Car tout sera conditionné par les ressources que vous récolterez dans la nature ou dans les nombreux coffres cachés dans les moindres recoins de la map (bien que ces derniers ne contiennent pour la plupart d’entre eux que des objets inutiles au crafting). Si vous êtes entre la vie et la mort, pas de potion de soins, mais des fleurs bleues à trouver, que l’on ne peut bien sûr pas stocker. Des plumes et des branches pour la confection de nos flèches, ou encore des fleurs rouges que l’on a hésité à nommer fleurs de sauvegarde.
Car le système de sauvegarde dans le jeu réside tantôt dans le scénario, tantôt dans les autels prévus à cet effet. De ce fait, si vous ne déposez pas une fleur dans chacun des autels que vous croiserez, le jeu n’hésitera pas à vous ramener à l’endroit de votre dernière sauvegarde, ce qui vous obligera à traverser à nouveau une zone que vous venez de parcourir, et battre une fois de plus les monstres que vous avez battus dix minutes plus tôt.
Alors même si l’idée de la récolte de ressources est bonne en soi, cela devient vite lassant, et parfois, on oubliera de prendre ces plumes, de récolter ces branches, ou d’ouvrir ce coffre. Le problème de ce système de crafting, c’est qu’il peut vite devenir contraignant dans la mesure où vous n’avez pas les ingrédients nécessaires. Une araignée vous empoisonne, il vous manque des fleurs rouges et des cristaux pour l’antidote, vous pouvez toujours mourir si vous ne trouvez pas vos ingrédients à temps. Et d’un sens, même si tout cela colle avec le fait que vous êtes une paria, il n’en reste pas moins que nous avons affaire à un système dérangeant à la longue.

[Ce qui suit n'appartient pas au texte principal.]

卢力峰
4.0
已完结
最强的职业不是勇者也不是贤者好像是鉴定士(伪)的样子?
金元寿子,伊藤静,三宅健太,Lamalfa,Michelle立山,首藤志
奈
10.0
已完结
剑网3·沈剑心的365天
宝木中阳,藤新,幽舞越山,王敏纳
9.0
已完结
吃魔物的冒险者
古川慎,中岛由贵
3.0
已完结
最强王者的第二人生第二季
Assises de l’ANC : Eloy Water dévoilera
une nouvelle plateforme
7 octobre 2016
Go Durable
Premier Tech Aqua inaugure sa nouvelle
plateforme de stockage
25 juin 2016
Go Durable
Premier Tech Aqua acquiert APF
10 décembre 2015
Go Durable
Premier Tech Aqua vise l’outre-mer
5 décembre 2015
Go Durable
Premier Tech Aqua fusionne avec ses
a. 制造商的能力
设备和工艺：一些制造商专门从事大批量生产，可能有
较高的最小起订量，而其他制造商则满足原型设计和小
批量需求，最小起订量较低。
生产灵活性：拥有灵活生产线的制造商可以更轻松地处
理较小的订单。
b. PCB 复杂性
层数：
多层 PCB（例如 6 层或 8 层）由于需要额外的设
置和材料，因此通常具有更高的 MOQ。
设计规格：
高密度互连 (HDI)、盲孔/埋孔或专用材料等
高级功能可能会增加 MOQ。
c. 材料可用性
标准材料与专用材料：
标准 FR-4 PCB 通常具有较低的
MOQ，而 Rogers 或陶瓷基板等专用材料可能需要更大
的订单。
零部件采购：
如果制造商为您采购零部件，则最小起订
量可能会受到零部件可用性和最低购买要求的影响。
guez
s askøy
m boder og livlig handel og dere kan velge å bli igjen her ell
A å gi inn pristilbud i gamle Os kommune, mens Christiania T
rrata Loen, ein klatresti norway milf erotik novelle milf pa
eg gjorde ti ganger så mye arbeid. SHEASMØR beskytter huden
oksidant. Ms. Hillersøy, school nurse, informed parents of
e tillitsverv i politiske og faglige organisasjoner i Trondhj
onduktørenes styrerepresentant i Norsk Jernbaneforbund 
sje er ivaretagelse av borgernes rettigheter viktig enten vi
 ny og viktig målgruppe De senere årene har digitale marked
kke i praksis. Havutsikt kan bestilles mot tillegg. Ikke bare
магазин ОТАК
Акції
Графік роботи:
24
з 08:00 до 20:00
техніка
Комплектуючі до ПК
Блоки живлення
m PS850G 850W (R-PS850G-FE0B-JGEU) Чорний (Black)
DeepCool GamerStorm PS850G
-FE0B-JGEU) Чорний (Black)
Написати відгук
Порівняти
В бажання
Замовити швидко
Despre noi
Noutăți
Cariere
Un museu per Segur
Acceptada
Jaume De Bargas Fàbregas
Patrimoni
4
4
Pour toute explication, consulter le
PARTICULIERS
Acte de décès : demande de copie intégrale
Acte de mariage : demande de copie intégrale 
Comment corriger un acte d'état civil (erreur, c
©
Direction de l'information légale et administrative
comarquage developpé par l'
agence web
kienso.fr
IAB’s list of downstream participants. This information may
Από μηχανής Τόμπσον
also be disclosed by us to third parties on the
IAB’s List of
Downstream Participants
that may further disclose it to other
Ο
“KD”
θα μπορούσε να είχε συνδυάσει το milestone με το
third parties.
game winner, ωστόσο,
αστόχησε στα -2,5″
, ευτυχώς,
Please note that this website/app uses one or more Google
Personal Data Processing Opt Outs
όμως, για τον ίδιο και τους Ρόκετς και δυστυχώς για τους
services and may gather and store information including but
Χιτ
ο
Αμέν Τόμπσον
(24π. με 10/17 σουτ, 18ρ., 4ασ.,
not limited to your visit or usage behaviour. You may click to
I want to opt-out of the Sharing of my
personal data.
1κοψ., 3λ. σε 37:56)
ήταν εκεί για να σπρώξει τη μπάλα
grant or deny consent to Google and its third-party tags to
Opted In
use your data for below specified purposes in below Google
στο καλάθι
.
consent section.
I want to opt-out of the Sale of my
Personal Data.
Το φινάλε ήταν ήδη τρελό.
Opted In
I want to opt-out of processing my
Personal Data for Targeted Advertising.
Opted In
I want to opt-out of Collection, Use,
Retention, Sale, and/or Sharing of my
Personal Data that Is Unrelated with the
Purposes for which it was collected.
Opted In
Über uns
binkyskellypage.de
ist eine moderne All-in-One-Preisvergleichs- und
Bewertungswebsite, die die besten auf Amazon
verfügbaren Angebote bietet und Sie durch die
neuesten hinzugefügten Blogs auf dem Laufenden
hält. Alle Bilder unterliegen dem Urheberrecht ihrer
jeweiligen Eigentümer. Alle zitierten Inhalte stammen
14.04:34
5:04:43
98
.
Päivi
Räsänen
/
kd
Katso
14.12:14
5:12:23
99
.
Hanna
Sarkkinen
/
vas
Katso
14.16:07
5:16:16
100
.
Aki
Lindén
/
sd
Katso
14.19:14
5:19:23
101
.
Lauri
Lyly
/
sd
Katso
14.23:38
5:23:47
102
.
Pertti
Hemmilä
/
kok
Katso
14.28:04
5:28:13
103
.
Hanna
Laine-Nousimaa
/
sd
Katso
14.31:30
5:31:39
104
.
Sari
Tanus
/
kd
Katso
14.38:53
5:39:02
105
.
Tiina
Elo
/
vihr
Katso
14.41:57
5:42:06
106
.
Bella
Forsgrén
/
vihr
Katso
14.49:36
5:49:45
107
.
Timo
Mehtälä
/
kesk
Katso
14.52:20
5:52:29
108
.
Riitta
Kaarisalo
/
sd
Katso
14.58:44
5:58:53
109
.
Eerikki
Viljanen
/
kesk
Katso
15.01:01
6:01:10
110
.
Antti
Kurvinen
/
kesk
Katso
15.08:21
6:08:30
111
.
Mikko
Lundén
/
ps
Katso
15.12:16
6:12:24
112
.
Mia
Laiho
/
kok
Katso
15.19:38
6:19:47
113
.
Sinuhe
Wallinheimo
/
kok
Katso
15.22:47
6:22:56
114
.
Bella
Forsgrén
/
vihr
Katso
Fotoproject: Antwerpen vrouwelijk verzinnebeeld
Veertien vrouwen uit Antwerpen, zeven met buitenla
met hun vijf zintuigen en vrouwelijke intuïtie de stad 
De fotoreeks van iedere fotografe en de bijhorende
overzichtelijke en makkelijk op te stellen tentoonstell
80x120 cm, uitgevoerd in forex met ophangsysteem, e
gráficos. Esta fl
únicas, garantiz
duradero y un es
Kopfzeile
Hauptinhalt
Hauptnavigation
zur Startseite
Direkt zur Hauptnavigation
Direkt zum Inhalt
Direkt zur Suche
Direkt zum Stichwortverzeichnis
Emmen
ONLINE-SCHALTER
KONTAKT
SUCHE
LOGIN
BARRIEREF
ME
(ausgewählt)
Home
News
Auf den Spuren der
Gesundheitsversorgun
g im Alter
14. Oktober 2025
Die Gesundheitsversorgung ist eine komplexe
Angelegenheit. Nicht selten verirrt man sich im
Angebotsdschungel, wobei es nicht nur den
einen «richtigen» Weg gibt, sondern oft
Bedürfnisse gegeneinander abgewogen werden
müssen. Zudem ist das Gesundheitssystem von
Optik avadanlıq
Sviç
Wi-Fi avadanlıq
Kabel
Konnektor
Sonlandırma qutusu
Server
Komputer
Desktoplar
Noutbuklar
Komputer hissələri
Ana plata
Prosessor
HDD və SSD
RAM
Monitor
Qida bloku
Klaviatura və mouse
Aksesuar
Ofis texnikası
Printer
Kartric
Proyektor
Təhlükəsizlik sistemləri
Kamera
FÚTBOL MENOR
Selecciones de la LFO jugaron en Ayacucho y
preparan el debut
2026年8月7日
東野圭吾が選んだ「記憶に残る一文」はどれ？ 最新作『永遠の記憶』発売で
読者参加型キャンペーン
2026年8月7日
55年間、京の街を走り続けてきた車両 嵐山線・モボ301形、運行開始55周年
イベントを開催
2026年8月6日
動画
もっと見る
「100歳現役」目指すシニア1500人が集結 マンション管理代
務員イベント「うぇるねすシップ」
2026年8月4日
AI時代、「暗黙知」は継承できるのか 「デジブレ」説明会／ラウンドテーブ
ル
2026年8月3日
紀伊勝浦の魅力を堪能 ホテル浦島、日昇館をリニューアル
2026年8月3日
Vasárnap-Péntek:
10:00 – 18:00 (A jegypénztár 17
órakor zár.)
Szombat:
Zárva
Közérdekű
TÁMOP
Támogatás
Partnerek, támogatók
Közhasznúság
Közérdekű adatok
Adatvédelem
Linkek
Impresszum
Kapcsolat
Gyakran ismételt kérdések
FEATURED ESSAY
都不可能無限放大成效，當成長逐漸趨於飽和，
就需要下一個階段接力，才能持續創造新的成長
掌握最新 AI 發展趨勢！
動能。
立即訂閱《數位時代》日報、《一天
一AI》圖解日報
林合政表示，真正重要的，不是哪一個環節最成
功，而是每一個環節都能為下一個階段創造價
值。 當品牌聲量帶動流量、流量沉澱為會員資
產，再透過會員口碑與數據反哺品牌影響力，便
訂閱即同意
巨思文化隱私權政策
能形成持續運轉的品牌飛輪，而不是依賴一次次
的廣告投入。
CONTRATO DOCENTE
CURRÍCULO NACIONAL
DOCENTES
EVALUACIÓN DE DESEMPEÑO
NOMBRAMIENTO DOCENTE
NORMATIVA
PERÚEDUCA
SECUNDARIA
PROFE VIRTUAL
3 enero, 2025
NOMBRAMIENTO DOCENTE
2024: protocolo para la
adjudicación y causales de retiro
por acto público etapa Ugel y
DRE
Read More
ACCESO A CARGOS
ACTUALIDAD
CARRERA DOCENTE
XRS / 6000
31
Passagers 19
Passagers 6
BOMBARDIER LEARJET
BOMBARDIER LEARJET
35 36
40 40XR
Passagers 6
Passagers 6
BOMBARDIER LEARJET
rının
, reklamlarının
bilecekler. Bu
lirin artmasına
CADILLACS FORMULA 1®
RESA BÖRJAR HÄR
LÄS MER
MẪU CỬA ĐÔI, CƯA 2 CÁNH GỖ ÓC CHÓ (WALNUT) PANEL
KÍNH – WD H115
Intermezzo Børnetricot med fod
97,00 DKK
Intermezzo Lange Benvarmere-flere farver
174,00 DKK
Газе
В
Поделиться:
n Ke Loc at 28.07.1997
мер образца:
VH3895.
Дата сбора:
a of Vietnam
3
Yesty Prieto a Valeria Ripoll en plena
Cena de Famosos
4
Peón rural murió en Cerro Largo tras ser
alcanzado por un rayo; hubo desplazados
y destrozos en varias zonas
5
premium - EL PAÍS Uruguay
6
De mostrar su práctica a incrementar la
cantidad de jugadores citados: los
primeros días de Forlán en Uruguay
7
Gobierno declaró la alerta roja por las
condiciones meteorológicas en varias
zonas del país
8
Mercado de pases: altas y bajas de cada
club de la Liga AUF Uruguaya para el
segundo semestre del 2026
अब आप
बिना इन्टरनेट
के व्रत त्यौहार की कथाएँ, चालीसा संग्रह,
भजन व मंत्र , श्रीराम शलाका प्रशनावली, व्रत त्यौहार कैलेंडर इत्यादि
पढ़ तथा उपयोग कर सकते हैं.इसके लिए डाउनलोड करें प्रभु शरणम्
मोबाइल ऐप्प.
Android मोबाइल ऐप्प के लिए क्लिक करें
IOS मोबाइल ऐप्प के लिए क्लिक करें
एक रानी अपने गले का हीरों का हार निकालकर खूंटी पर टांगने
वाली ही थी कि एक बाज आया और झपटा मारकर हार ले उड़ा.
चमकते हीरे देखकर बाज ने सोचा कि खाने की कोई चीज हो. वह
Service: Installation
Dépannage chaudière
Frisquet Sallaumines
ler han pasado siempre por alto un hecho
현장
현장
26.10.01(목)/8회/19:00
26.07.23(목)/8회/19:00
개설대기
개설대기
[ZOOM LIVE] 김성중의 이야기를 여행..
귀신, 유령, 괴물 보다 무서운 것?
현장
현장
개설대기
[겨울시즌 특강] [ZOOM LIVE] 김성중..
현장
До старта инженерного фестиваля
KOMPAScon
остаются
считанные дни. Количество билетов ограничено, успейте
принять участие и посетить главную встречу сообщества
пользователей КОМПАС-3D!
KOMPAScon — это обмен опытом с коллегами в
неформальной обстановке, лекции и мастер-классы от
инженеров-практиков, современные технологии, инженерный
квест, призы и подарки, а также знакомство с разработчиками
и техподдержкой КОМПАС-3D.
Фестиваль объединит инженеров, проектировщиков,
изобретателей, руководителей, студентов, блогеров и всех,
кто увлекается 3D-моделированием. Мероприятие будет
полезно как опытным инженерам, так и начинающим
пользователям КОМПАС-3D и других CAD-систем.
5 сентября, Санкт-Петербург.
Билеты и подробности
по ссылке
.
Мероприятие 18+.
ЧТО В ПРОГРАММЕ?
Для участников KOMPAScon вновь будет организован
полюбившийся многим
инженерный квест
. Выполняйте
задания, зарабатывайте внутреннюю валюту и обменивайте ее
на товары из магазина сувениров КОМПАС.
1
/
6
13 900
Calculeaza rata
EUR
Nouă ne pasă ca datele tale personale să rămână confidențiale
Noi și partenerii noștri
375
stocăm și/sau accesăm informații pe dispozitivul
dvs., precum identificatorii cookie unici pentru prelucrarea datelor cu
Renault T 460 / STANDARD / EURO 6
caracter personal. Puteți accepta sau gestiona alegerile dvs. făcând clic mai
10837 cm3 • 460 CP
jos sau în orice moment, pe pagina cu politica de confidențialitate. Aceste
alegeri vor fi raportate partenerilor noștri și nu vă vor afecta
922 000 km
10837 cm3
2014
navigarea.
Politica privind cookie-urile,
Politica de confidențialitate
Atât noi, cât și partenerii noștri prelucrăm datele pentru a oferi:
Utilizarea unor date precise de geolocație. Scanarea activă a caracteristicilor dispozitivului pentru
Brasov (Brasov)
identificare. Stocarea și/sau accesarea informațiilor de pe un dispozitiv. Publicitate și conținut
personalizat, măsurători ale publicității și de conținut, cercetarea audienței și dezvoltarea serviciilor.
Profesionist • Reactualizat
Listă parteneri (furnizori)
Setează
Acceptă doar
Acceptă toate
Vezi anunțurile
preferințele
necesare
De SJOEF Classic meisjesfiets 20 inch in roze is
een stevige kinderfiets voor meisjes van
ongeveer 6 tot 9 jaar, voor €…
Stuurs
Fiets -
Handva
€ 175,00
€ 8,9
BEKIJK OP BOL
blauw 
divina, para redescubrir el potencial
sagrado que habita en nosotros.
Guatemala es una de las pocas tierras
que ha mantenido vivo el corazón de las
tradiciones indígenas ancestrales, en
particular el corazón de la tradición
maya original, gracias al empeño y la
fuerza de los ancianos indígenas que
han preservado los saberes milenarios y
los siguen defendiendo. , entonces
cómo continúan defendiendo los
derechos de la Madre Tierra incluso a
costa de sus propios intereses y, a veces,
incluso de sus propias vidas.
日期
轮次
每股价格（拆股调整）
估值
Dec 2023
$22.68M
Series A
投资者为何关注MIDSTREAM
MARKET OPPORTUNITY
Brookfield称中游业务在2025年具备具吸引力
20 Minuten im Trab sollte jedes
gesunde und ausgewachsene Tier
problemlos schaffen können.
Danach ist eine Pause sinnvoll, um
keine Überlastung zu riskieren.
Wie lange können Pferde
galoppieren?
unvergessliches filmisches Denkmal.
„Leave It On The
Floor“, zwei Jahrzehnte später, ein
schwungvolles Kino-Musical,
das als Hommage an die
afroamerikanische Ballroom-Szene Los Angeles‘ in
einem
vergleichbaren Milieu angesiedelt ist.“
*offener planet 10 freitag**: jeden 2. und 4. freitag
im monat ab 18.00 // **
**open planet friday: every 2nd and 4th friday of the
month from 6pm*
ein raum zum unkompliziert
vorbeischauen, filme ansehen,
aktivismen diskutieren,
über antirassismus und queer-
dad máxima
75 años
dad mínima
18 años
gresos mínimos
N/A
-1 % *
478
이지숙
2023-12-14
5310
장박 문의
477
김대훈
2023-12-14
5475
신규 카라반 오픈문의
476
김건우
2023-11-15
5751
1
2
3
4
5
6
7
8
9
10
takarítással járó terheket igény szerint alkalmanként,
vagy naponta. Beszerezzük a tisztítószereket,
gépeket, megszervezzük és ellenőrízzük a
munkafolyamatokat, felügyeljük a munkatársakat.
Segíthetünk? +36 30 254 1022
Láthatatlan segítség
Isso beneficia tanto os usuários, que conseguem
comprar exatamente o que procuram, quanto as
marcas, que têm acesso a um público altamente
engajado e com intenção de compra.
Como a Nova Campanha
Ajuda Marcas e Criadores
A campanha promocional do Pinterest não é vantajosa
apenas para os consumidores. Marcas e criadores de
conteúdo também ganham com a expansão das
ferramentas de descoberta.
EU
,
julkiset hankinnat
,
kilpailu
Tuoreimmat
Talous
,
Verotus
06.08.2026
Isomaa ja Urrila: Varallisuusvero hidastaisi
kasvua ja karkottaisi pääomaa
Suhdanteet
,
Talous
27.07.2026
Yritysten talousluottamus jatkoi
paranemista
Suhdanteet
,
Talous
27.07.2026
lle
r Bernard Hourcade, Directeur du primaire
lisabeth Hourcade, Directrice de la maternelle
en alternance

Et même si vous oubliez de récolter des ressources, de toute manière, le jeu va vous y obliger. Car Yaga peut débloquer un arbre de compétences à la Hutte, base de la jeune fille, et chacune des compétences se déverrouille grâce à un certain nombre de ressources, dont des cristaux, des fleurs ou du miel, ou les trois. Alors même si vous êtes dérangé par la cueillette, vous allez devoir vous y coller. On notera par ailleurs que certaines compétences acquises par Yaga ne lui serviront pas plus que ça. On a alors affaire à des aptitudes assez superficielles, voire inutiles.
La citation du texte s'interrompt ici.